┌──

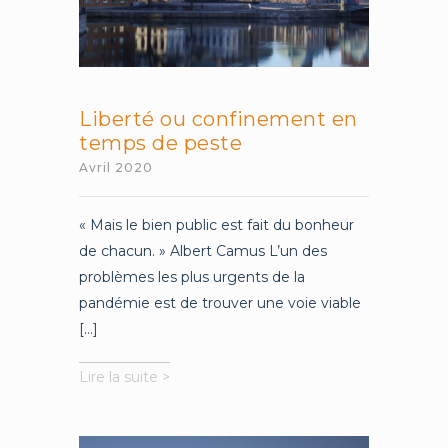
Liberté ou confinement en
temps de peste
Avril 2020
« Mais le bien public est fait du bonheur
de chacun. » Albert Camus L’un des
problèmes les plus urgents de la
pandémie est de trouver une voie viable
[...]
Liberté
Lire la suite >
ou
confinement
en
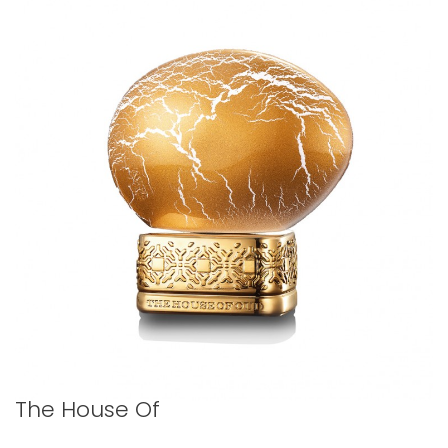
The House Of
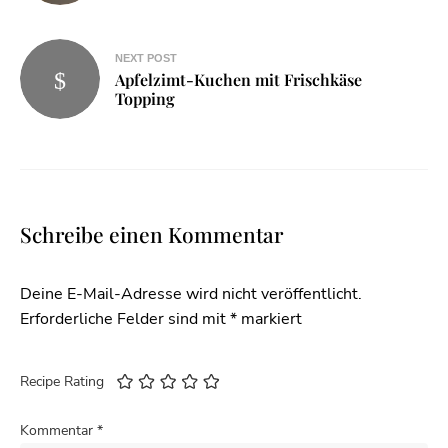
NEXT POST
Apfelzimt-Kuchen mit Frischkäse
Topping
Schreibe einen Kommentar
Deine E-Mail-Adresse wird nicht veröffentlicht.
Erforderliche Felder sind mit
*
markiert
Recipe Rating
Kommentar
*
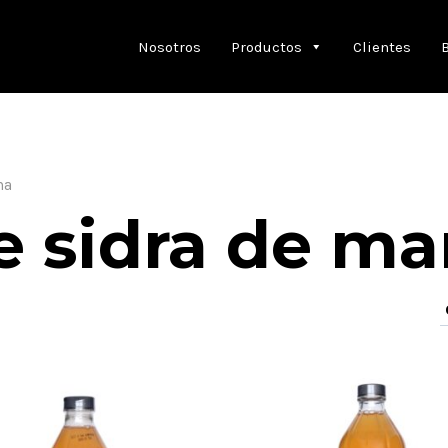
Nosotros
Productos
Clientes
na
e sidra de m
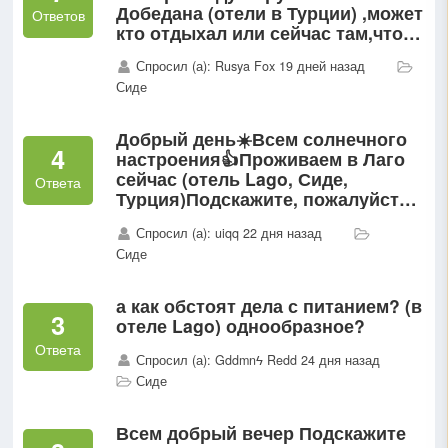
Добедана (отели в Турции) ,может
Ответов
кто отдыхал или сейчас там,что
посоветуете?
Спросил (а): Rusya Fox 19 дней назад
Сиде
Добрый день☀️Всем солнечного
4
настроения👍Проживаем в Лаго
сейчас (отель Lago, Сиде,
Ответа
Турция)Подскажите, пожалуйста,
где можно взять экскурсию по
Спросил (а): uiqq 22 дня назад
хорошей цене?
Сиде
а как обстоят дела с питанием? (в
3
отеле Lago) однообразное?
Ответа
Спросил (а): Gddmnϟ Redd 24 дня назад
Сиде
Всем добрый вечер Подскажите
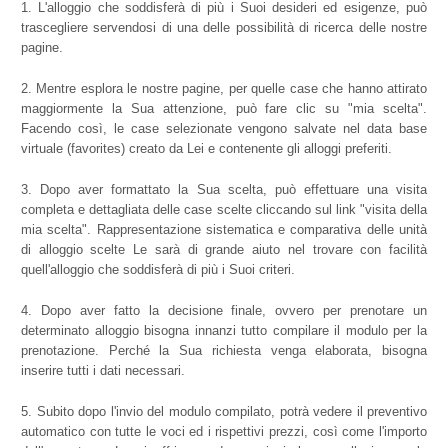
L'alloggio che soddisferà di più i Suoi desideri ed esigenze, può
trascegliere servendosi di una delle possibilità di ricerca delle nostre
pagine.
Mentre esplora le nostre pagine, per quelle case che hanno attirato
maggiormente la Sua attenzione, può fare clic su "mia scelta".
Facendo così, le case selezionate vengono salvate nel data base
virtuale (favorites) creato da Lei e contenente gli alloggi preferiti.
Dopo aver formattato la Sua scelta, può effettuare una visita
completa e dettagliata delle case scelte cliccando sul link "visita della
mia scelta". Rappresentazione sistematica e comparativa delle unità
di alloggio scelte Le sarà di grande aiuto nel trovare con facilità
quell'alloggio che soddisferà di più i Suoi criteri.
Dopo aver fatto la decisione finale, ovvero per prenotare un
determinato alloggio bisogna innanzi tutto compilare il modulo per la
prenotazione. Perché la Sua richiesta venga elaborata, bisogna
inserire tutti i dati necessari.
Subito dopo l'invio del modulo compilato, potrà vedere il preventivo
automatico con tutte le voci ed i rispettivi prezzi, così come l'importo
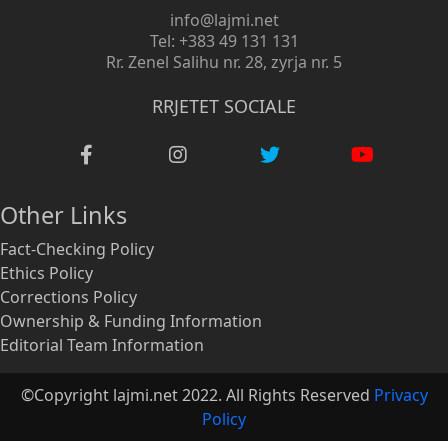
info@lajmi.net
Tel: +383 49 131 131
Rr. Zenel Salihu nr. 28, zyrja nr. 5
RRJETET SOCIALE
Other Links
Fact-Checking Policy
Ethics Policy
Corrections Policy
Ownership & Funding Information
Editorial Team Information
©Copyright lajmi.net 2022. All Rights Reserved
Privacy
Policy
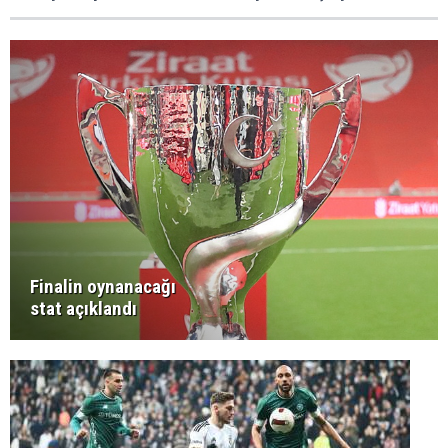
Finalin oynanacağı
stat açıklandı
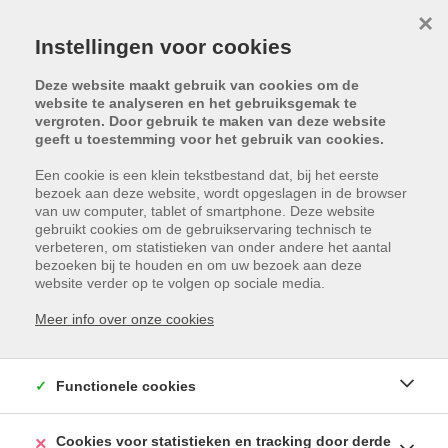
×
Instellingen voor cookies
Deze website maakt gebruik van cookies om de
website te analyseren en het gebruiksgemak te
vergroten. Door gebruik te maken van deze website
geeft u toestemming voor het gebruik van cookies.
ZOEK IN ONS AANBOD
Een cookie is een klein tekstbestand dat, bij het eerste
bezoek aan deze website, wordt opgeslagen in de browser
van uw computer, tablet of smartphone. Deze website
gebruikt cookies om de gebruikservaring technisch te
TE KOOP
TE HUUR
verbeteren, om statistieken van onder andere het aantal
bezoeken bij te houden en om uw bezoek aan deze
website verder op te volgen op sociale media.
- Gemeente -
Meer info over onze cookies
- Type woning -
- Min.prijs -
- Max.prijs -
Functionele cookies
ZOEKEN
Cookies voor statistieken en tracking door derde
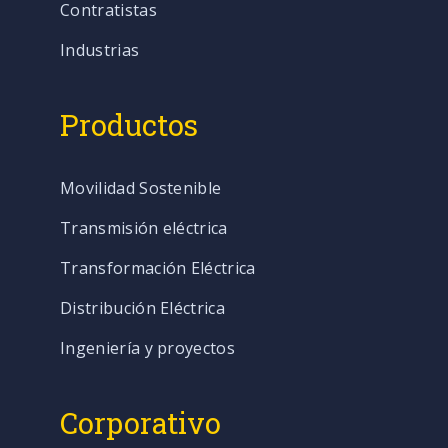
Contratistas
Industrias
Productos
Movilidad Sostenible
Transmisión eléctrica
Transformación Eléctrica
Distribución Eléctrica
Ingeniería y proyectos
Corporativo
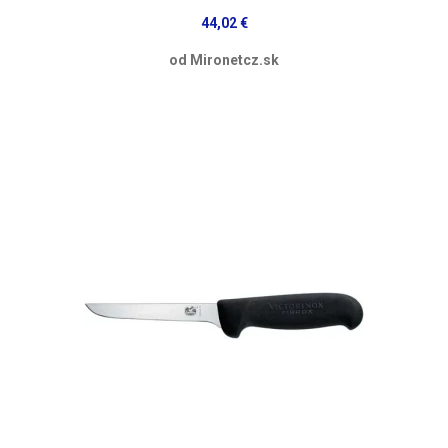
44,02 €
od Mironetcz.sk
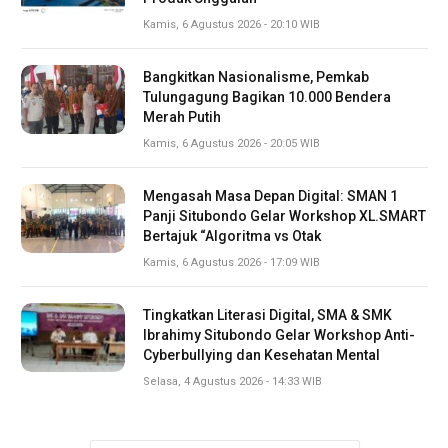
Kamis, 6 Agustus 2026 - 20:10 WIB
Bangkitkan Nasionalisme, Pemkab
Tulungagung Bagikan 10.000 Bendera
Merah Putih
Kamis, 6 Agustus 2026 - 20:05 WIB
Mengasah Masa Depan Digital: SMAN 1
Panji Situbondo Gelar Workshop XL.SMART
Bertajuk “Algoritma vs Otak
Kamis, 6 Agustus 2026 - 17:09 WIB
Tingkatkan Literasi Digital, SMA & SMK
Ibrahimy Situbondo Gelar Workshop Anti-
Cyberbullying dan Kesehatan Mental
Selasa, 4 Agustus 2026 - 14:33 WIB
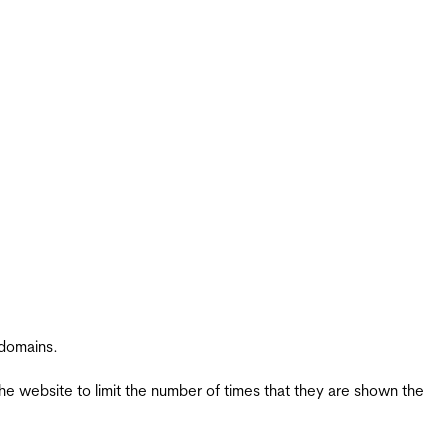
 domains.
the website to limit the number of times that they are shown the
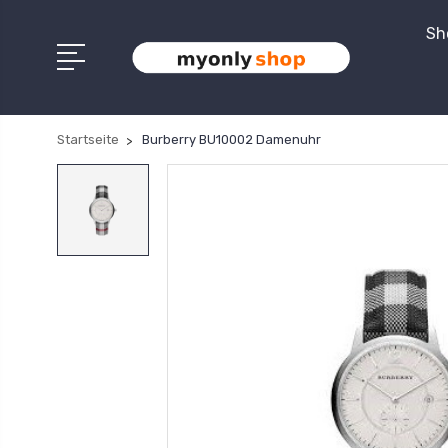
Sh
Startseite
Burberry BU10002 Damenuhr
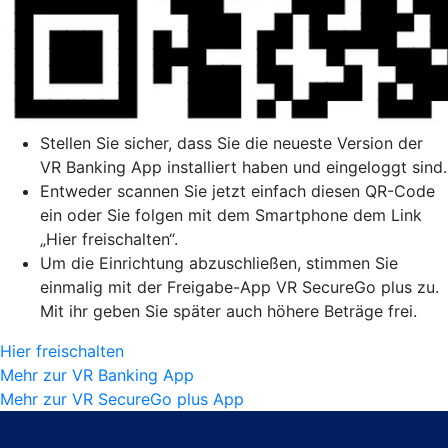
Stellen Sie sicher, dass Sie die neueste Version der
VR Banking App installiert haben und eingeloggt sind.
Entweder scannen Sie jetzt einfach diesen QR-Code
ein oder Sie folgen mit dem Smartphone dem Link
„Hier freischalten“.
Um die Einrichtung abzuschließen, stimmen Sie
einmalig mit der Freigabe-App VR SecureGo plus zu.
Mit ihr geben Sie später auch höhere Beträge frei.
Hier freischalten
Mehr zur VR Banking App
Mehr zur VR SecureGo plus App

└──

How many lines in the listing above contain the string "così"? Answer with the number only.

ANSWER TO THE PROBLEM:
2